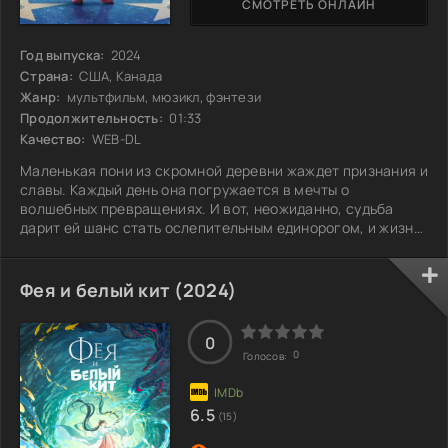
СМОТРЕТЬ ОНЛАЙН
Год выпуска:
2024
Страна:
США, Канада
Жанр:
мультфильм, мюзикл, фэнтези
Продолжительность:
01:33
Качество:
WEB-DL
Маленькая пони из скромной деревни жаждет признания и
славы. Каждый день она погружается в мечты о
волшебных превращениях. И вот, неожиданно, судьба
дарит ей шанс стать ослепительным единорогом, и жизнь
её кардинально меняется. Вокруг неё собираются
восхищённые толпы, а каждый её шаг становится
событием. Но с новым статусом приходят и трудности.
Фея и белый кит (2024)
Оказавшись под пристальным вниманием, ей становится
сложно оставаться самой собой, ведь ежедневные
ожидания окружающих лишь увеличиваются. В мире, где
0
0
Голосов:
6.5
(15)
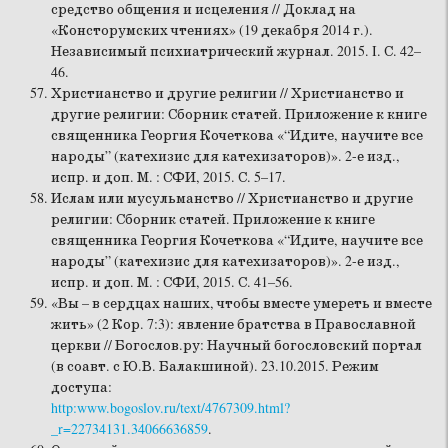
средство общения и исцеления // Доклад на
«Консторумских чтениях» (19 декабря 2014 г.).
Независимый психиатрический журнал. 2015. I. С. 42–
46.
Христианство и другие религии // Христианство и
другие религии: Сборник статей. Приложение к книге
священника Георгия Кочеткова «“Идите, научите все
народы” (катехизис для катехизаторов)». 2-е изд.,
испр. и доп. М. : СФИ, 2015. С. 5–17.
Ислам или мусульманство // Христианство и другие
религии: Сборник статей. Приложение к книге
священника Георгия Кочеткова «“Идите, научите все
народы” (катехизис для катехизаторов)». 2-е изд.,
испр. и доп. М. : СФИ, 2015. С. 41–56.
«Вы – в сердцах наших, чтобы вместе умереть и вместе
жить» (2 Кор. 7:3): явление братства в Православной
церкви // Богослов.ру: Научный богословский портал
(в соавт. с Ю.В. Балакшиной). 23.10.2015. Режим
доступа:
http:www.bogoslov.ru/text/4767309.html?
_r=22734131.34066636859
.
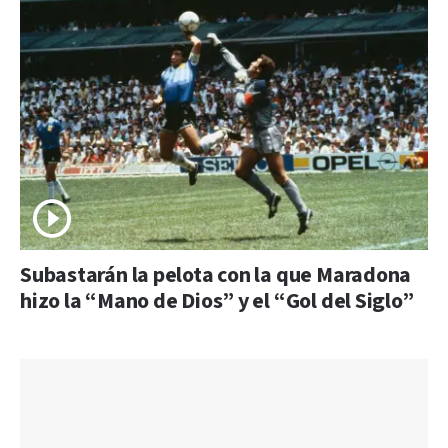
Subastarán la pelota con la que Maradona
hizo la “Mano de Dios” y el “Gol del Siglo”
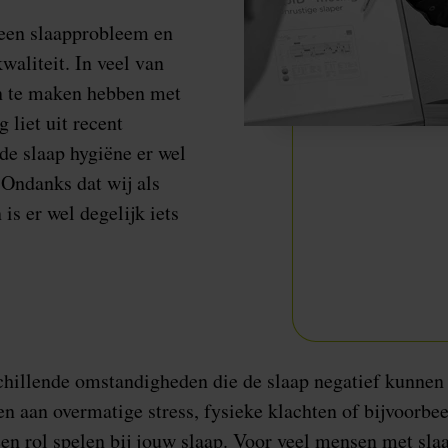
een slaapprobleem en
waliteit. In veel van
en te maken hebben met
 liet uit recent
de slaap hygiëne er wel
 Ondanks dat wij als
s er wel degelijk iets
rschillende omstandigheden die de slaap negatief kunnen
en aan overmatige stress, fysieke klachten of bijvoorb
en rol spelen bij jouw slaap. Voor veel mensen met sla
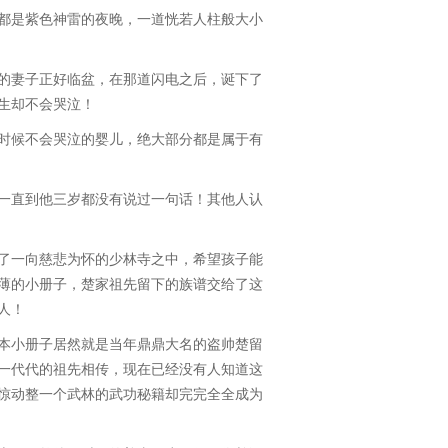
是紫色神雷的夜晚，一道恍若人柱般大小
妻子正好临盆，在那道闪电之后，诞下了
生却不会哭泣！
候不会哭泣的婴儿，绝大部分都是属于有
直到他三岁都没有说过一句话！其他人认
一向慈悲为怀的少林寺之中，希望孩子能
薄的小册子，楚家祖先留下的族谱交给了这
人！
小册子居然就是当年鼎鼎大名的盗帅楚留
一代代的祖先相传，现在已经没有人知道这
惊动整一个武林的武功秘籍却完完全全成为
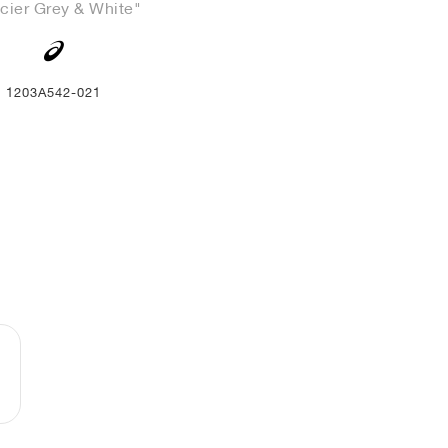
cier Grey & White"
1203A542-021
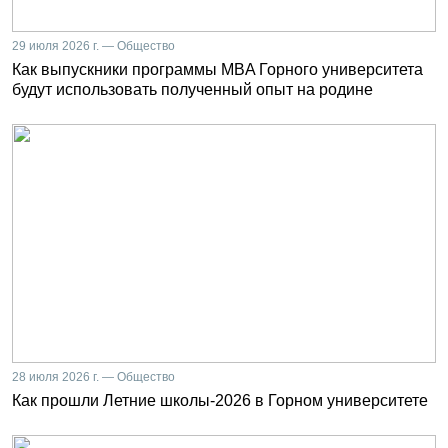
29 июля 2026 г. — Общество
Как выпускники программы MBA Горного университета
будут использовать полученный опыт на родине
28 июля 2026 г. — Общество
Как прошли Летние школы-2026 в Горном университете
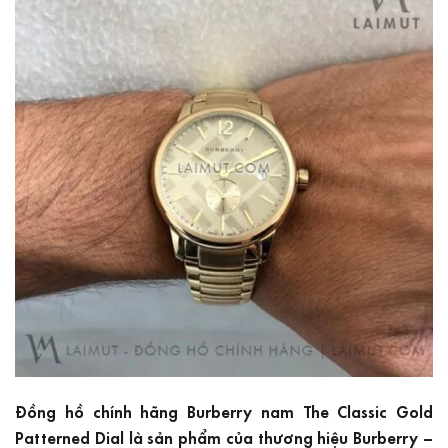
Đồng hồ chính hãng Burberry nam The Classic Gold
Patterned Dial là sản phẩm của thương hiệu Burberry –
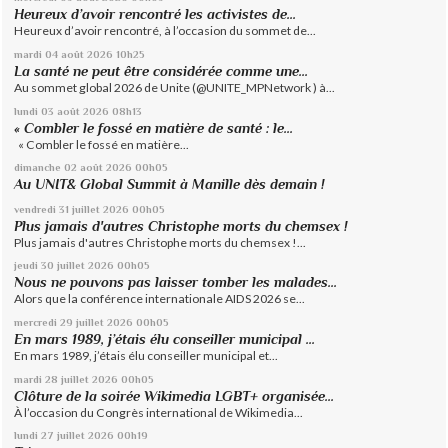
Heureux d’avoir rencontré les activistes de...
Heureux d’avoir rencontré, à l’occasion du sommet de...
mardi 04
août 2026
10h25
La santé ne peut être considérée comme une...
Au sommet global 2026 de Unite (@UNITE_MPNetwork ) à...
lundi 03
août 2026
08h13
« Combler le fossé en matière de santé : le...
« Combler le fossé en matière...
dimanche 02
août 2026
00h05
Au UNIT& Global Summit à Manille dès demain !
vendredi 31
juillet 2026
00h05
Plus jamais d'autres Christophe morts du chemsex !
Plus jamais d'autres Christophe morts du chemsex !...
jeudi 30
juillet 2026
00h05
Nous ne pouvons pas laisser tomber les malades...
Alors que la conférence internationale AIDS 2026 se...
mercredi 29
juillet 2026
00h05
En mars 1989, j’étais élu conseiller municipal ...
En mars 1989, j’étais élu conseiller municipal et...
mardi 28
juillet 2026
00h05
Clôture de la soirée Wikimedia LGBT+ organisée...
À l’occasion du Congrès international de Wikimedia...
lundi 27
juillet 2026
00h19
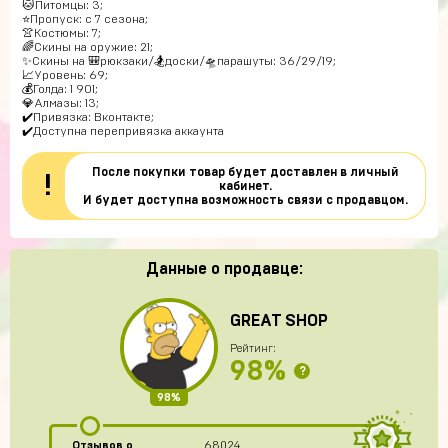
🐱Питомцы: 3;
⭐️Пропуск: с 7 сезона;
👚Костюмы: 7;
🌈Скины на оружие: 21;
✨Скины на 🎒рюкзаки/🏂доски/🛸парашуты: 36/29/19;
📈Уровень: 69;
💰Голда: 1 901;
💎Алмазы: 13;
✔️Привязка: Вконтакте;
✔️Доступна перепривязка аккаунта
После покупки товар будет доставлен в личный
!
кабинет.
И будет доступна возможность связи с продавцом.
Данные о продавце:
GREAT SHOP
Рейтинг:
98%
?
98%
Отзывов о
68024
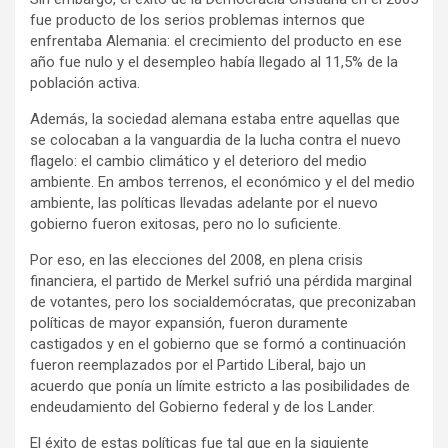
fue producto de los serios problemas internos que
enfrentaba Alemania: el crecimiento del producto en ese
año fue nulo y el desempleo había llegado al 11,5% de la
población activa.
Además, la sociedad alemana estaba entre aquellas que
se colocaban a la vanguardia de la lucha contra el nuevo
flagelo: el cambio climático y el deterioro del medio
ambiente. En ambos terrenos, el económico y el del medio
ambiente, las políticas llevadas adelante por el nuevo
gobierno fueron exitosas, pero no lo suficiente.
Por eso, en las elecciones del 2008, en plena crisis
financiera, el partido de Merkel sufrió una pérdida marginal
de votantes, pero los socialdemócratas, que preconizaban
políticas de mayor expansión, fueron duramente
castigados y en el gobierno que se formó a continuación
fueron reemplazados por el Partido Liberal, bajo un
acuerdo que ponía un límite estricto a las posibilidades de
endeudamiento del Gobierno federal y de los Lander.
El éxito de estas políticas fue tal que en la siguiente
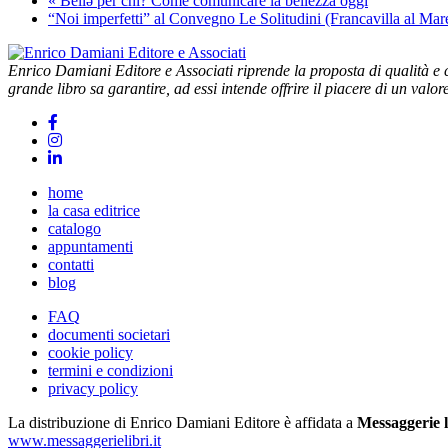
«
Bellə per chi? Come comunicare la bellezza oggi
“Noi imperfetti” al Convegno Le Solitudini (Francavilla al Ma
Enrico Damiani Editore e Associati riprende la proposta di qualità e cu
grande libro sa garantire, ad essi intende offrire il piacere di un valor
home
la casa editrice
catalogo
appuntamenti
contatti
blog
FAQ
documenti societari
cookie policy
termini e condizioni
privacy policy
La distribuzione di Enrico Damiani Editore è affidata a
Messaggerie l
www.messaggerielibri.it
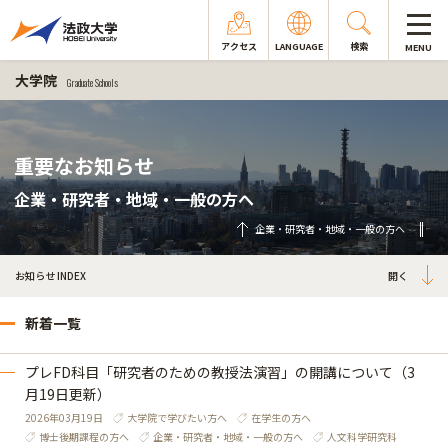
アクセス
LANGUAGE
検索
MENU
大学院
Graduate Schools
重要なお知らせ
企業・研究者・地域・一般の方へ
企業・研究者・地域・一般の方へ
お知らせ INDEX
新着一覧
プレFD科目「研究者のための教授法演習」の開講について（3
月19日更新）
2026年03月19日
大学院で学びたい方へ
在学生の方へ
博士後期課程の方へ
企業・研究者・地域・一般の方へ
人文科学研究科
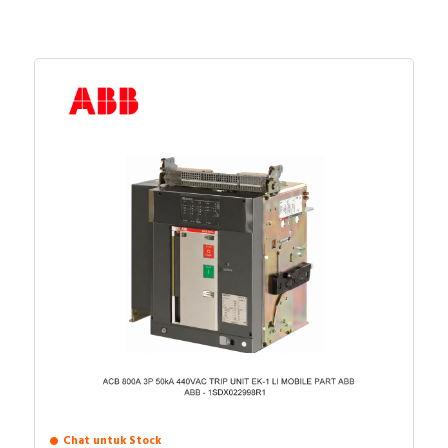
Chat untuk Stock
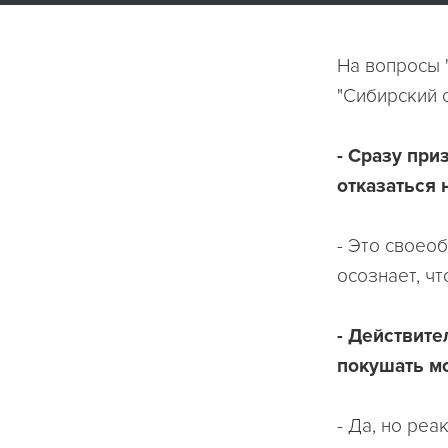
На вопросы 
"Сибирский 
- Сразу при
отказаться 
- Это своео
осознает, чт
- Действите
покушать мо
- Да, но реа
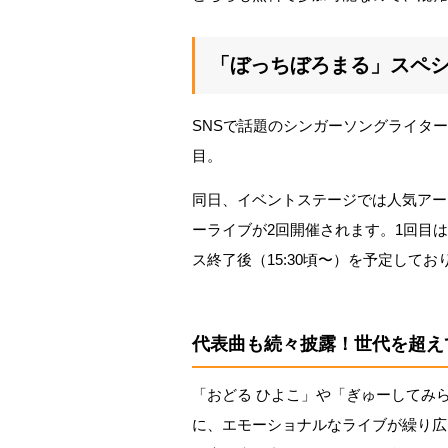
「ぼっちぼろまる」スペ
SNSで話題のシンガーソングライタ
目。
同日、イベントステージでは人気アー
ーライブが2回開催されます。1回目は第
ス終了後（15:30頃〜）を予定して
代表曲も続々披露！世代を超え
「おどる ひよこ」や「ぎゅーしてみ
に、エモーショナルなライブが繰り広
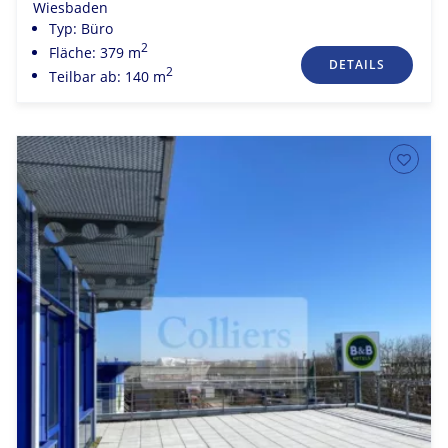
Wiesbaden
Typ: Büro
2
Fläche: 379 m
DETAILS
2
Teilbar ab: 140 m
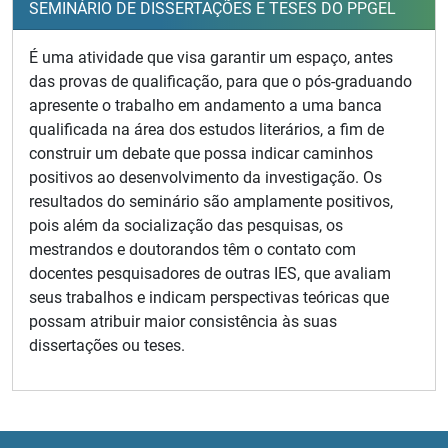
SEMINÁRIO DE DISSERTAÇÕES E TESES DO PPGEL
É uma atividade que visa garantir um espaço, antes
das provas de qualificação, para que o pós-graduando
apresente o trabalho em andamento a uma banca
qualificada na área dos estudos literários, a fim de
construir um debate que possa indicar caminhos
positivos ao desenvolvimento da investigação. Os
resultados do seminário são amplamente positivos,
pois além da socialização das pesquisas, os
mestrandos e doutorandos têm o contato com
docentes pesquisadores de outras IES, que avaliam
seus trabalhos e indicam perspectivas teóricas que
possam atribuir maior consistência às suas
dissertações ou teses.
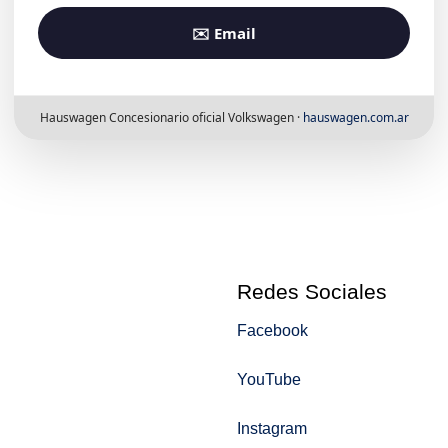
✉️ Email
Hauswagen Concesionario oficial Volkswagen ·
hauswagen.com.ar
s
Redes Sociales
Facebook
YouTube
Instagram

• • • • • • •

■ **DIRECTIONS FOR THIS TASK**: Report every line containing the string "conseiller" in the material.

■ **YOUR SOLUTION**:
En mars 1989, j’étais élu conseiller municipal ...
En mars 1989, j’étais élu conseiller municipal et...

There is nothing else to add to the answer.